The barber of Chalmette

July 31, 2020

Listen to “The Barber Of Chalmette” on Spreaker.

Of all the things Carol doesn’t understand about me (contained in her book, What Have I Gotten Myself Into, Vol. 1-3), one that confounds even her broadest allowances for abnormal behavior is my attitude toward haircuts. Having strictly supervised my sartorial decisions over the past two years, Carol understands my, how shall I say, lack of awareness when it comes to grooming. (It’s not unawareness; I happen to like the WWII Polish refugee look.) But she truly doesn’t get my attitude toward haircuts.

“You’d think that it was his homage to Van Gogh, when he’d slice off a piece of my ear with that farm implement of a hair clipper was what I objected to most, but that’s not the case.”

It goes back to my childhood, when my father decided it was time to give us all “summer haircuts.” It wasn’t an issue of style. The summer haircut was modeled on the “GI enlistee.” Since it required little more than a clipper attachment manufactured by International Harvester, the summer haircut did not require any of the skills that would be acquired in an accredited barber college.

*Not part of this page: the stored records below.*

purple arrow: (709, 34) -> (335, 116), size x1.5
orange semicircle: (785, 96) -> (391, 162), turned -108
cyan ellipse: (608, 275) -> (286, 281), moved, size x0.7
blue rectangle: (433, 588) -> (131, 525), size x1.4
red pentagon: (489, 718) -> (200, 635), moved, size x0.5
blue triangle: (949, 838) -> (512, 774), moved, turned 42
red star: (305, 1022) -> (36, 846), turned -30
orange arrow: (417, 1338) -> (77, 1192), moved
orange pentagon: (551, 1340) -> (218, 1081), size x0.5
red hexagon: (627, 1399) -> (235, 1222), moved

Yet, my father insisted on approaching the summer haircut, as if he were Michelangelo. (I’m sorry if the metaphor means you can never look at the David again without becoming slightly nauseous.) It meant his unnerving attention to detail and perfection would have me stuck frozen to that kitchen chair for what seemed like an eternity. (You’d think that it was his homage to Van Gogh, when he’d slice off a piece of my ear with that farm implement of a hair clipper was what I objected to most, but that’s not the case.) True, I can sit and stare blankly at a wall for hours on end, but that’s voluntary, and refreshing, I might add. Confinement to that kitchen chair, while unseen hands work my head like they were carving a pumpkin felt like jail to a ten-year-old.

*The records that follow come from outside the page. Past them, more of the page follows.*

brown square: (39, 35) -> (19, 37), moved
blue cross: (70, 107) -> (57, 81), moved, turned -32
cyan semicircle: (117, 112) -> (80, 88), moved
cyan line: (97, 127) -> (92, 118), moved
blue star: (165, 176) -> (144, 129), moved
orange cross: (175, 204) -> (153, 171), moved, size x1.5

I had found an ideal barber before the current pandemic. He was quick, with no conversation, and he ran that #4 attachment over my head and beard with the discrimination he’d give a tennis ball. He was too good to be true, but he was. I wouldn’t have to think about hair for at least six weeks after a session with my local Sweeney Todd.

The thing about Carol is that she has standards, one of which is she doesn’t want my hair looking like I just woke up from a three-day bender, or that I’m still waiting for my structured settlement from J.G. Wentworth. Because it’s Carol, I’m being more patient than I’m normally capable, though Carol disputes this. I have to admit the end result is more than acceptable, though she still is lacking the nerve to do that all around #4. It just means my Sea of Tranquility bald spot is more pronounced.

Since scruffy is the new normal, I still wouldn’t stand out in a crowd, if we were able to stand out in a crowd under current distancing rules. I’m certainly not complaining. The thought of having to sit in that kitchen chair of my childhood for a spring, fall and winter haircut, along with the summer one, is enough to make me happy to be alive in this day and age, regardless.

It also occurs to me that every conspiracy theory needs a purpose in order to be credible. That coronavirus is a hoax designed to get me back in a kitchen chair for forever sure seems just about right to me.